Selon Musk, l’avenir de Tesla repose sur les voitures autonomes et les robots humanoïdes. Si l’entreprise faisait autrefois figure de pionnière en matière d’innovation automobile, elle n’a aujourd’hui qu’une légère avance sur ses rivaux traditionnels, et se voit même dépassée par de nouveaux acteurs chinois. « L’innovation est nettement à la traîne », affirme Philippe Houchois, de la banque Jefferies.

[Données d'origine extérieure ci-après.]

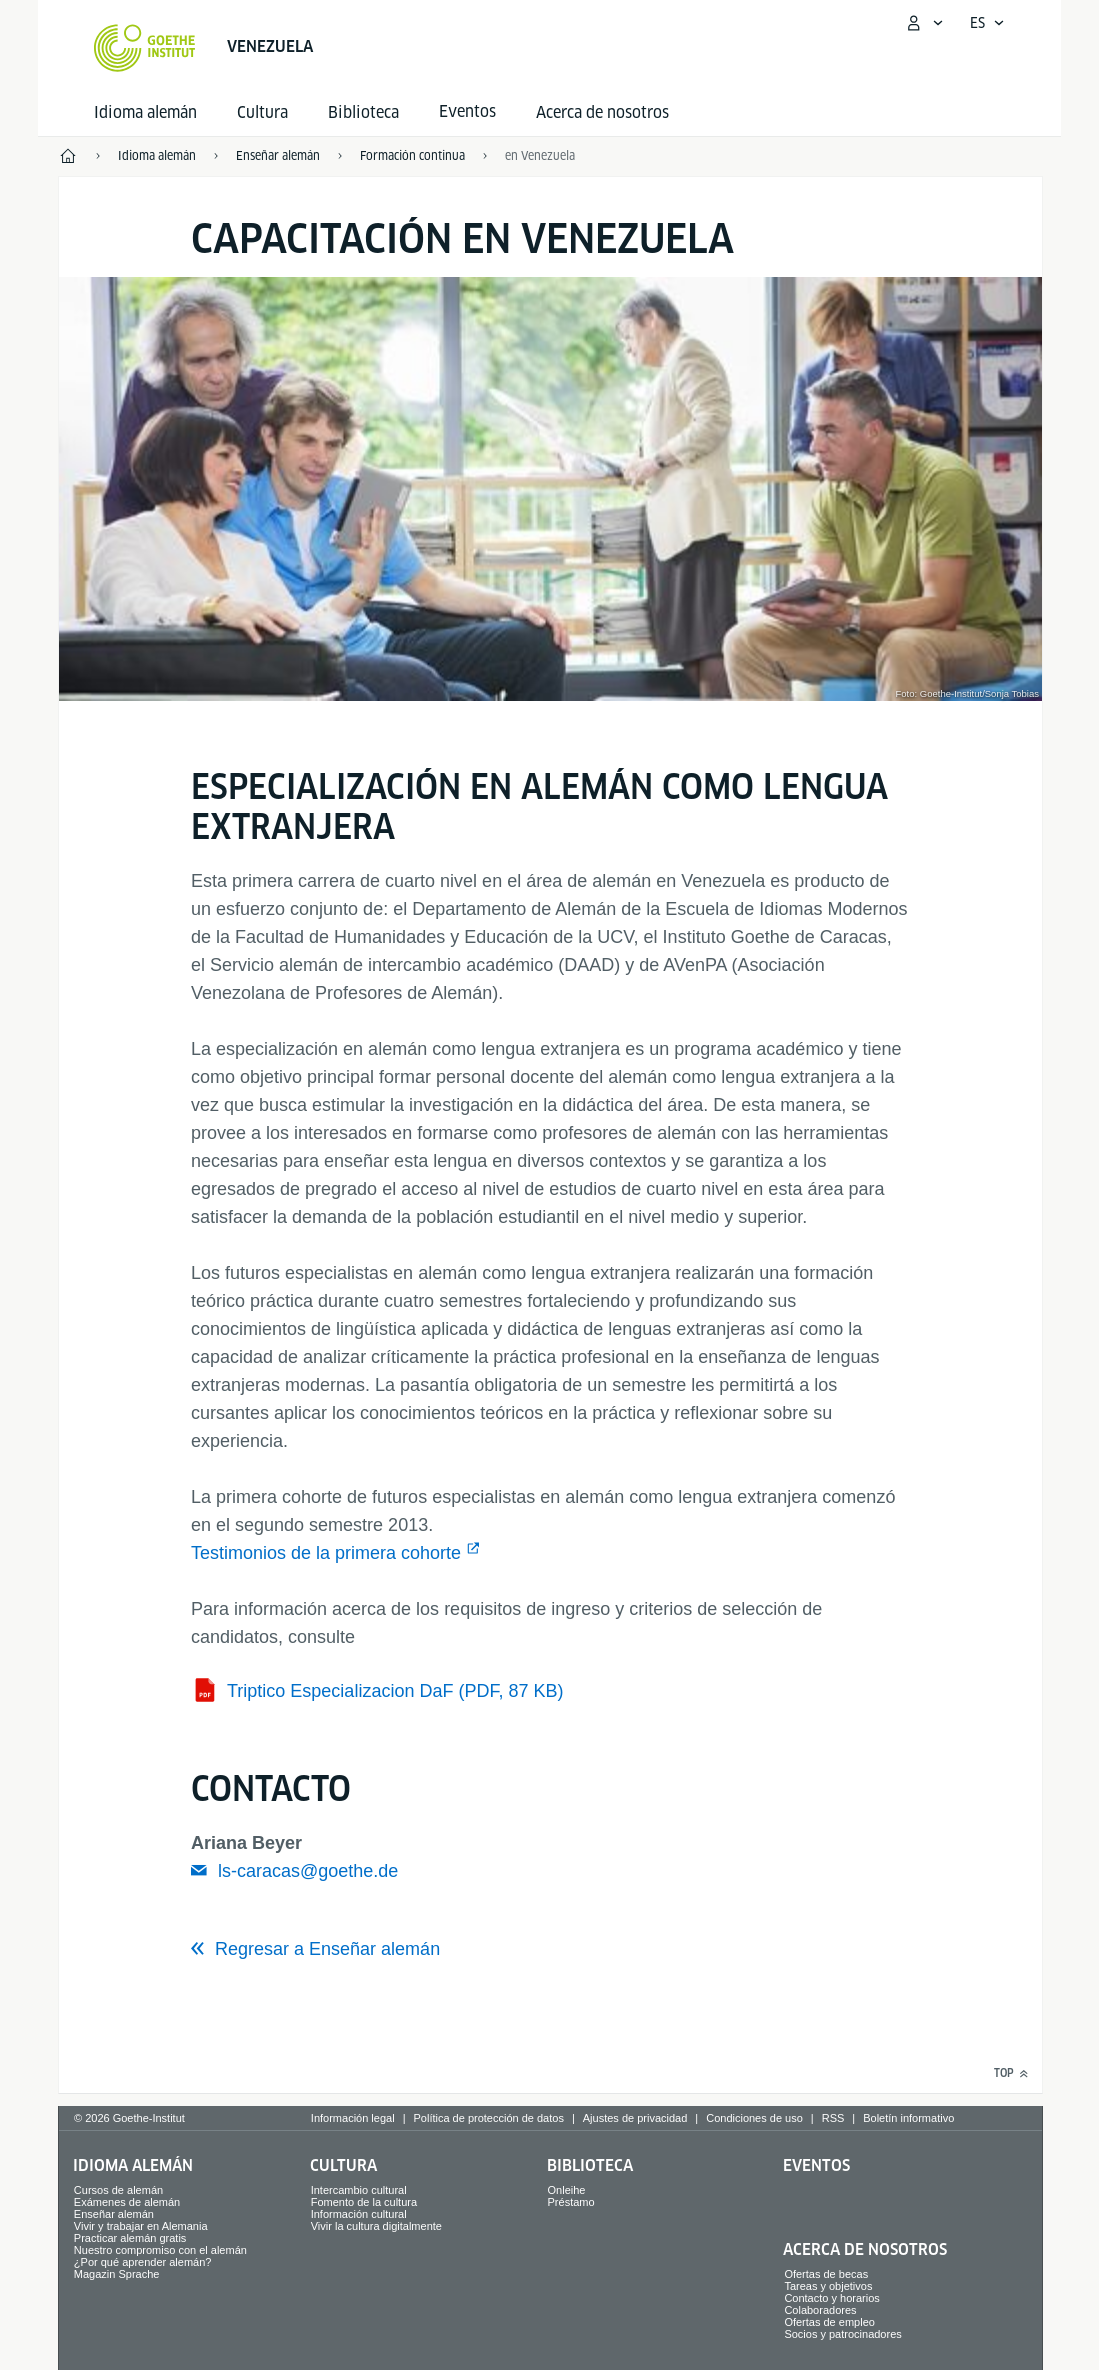 The height and width of the screenshot is (2370, 1099). I want to click on Cursos de alemán, so click(118, 2190).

Tesla prévoit de lancer le 22 juin à Austin (Texas) une flotte de taxis autonomes. Mais miser sur les robotaxis est hautement risqué : cette technologie ne compensera pas, à court terme, les pertes subies dans l’automobile. Quant aux robots humanoïdes, leur rentabilité semble encore bien lointaine.

Une ambition freinée par la réglementation

Le projet d’Austin n’est qu’un début, selon Musk. Il imagine des millions de Tesla autonomes sur les routes américaines d’ici fin 2026. Un objectif très ambitieux, d’autant plus que les réglementations varient d’un État à l’autre. L’absence de cadre fédéral uniforme freine le développement. Musk espérait une législation nationale favorable à son projet, mais cette perspective semble s’être envolée avec sa rupture avec Trump.

Cela ne fait que repousser davantage l’échéance vers une rentabilité des robotaxis. Les passagers, encore méfiants, doivent d’abord s’habituer au concept, tandis que les opérateurs devront investir des milliards pour déployer une flotte suffisante. Il reste par ailleurs incertain que ce modèle s’avère un jour plus rentable que les taxis traditionnels avec chauffeurs. L’incendie de robotaxis Waymo lors de manifestations à Los Angeles illustre en outre un risque imprévu des véhicules autonomes.

Un avenir incertain

Elon Musk a accompli un travail remarquable en propulsant Tesla au rang de constructeur automobile de premier plan. Mais ses incursions politiques ont suscité des interrogations chez certains investisseurs quant à sa capacité à continuer à diriger l’entreprise. À présent que ces distractions s’estompent, il a l’opportunité de les faire mentir. À condition toutefois que les robotaxis s’imposent rapidement — sans quoi les doutes ne tarderont pas à resurgir.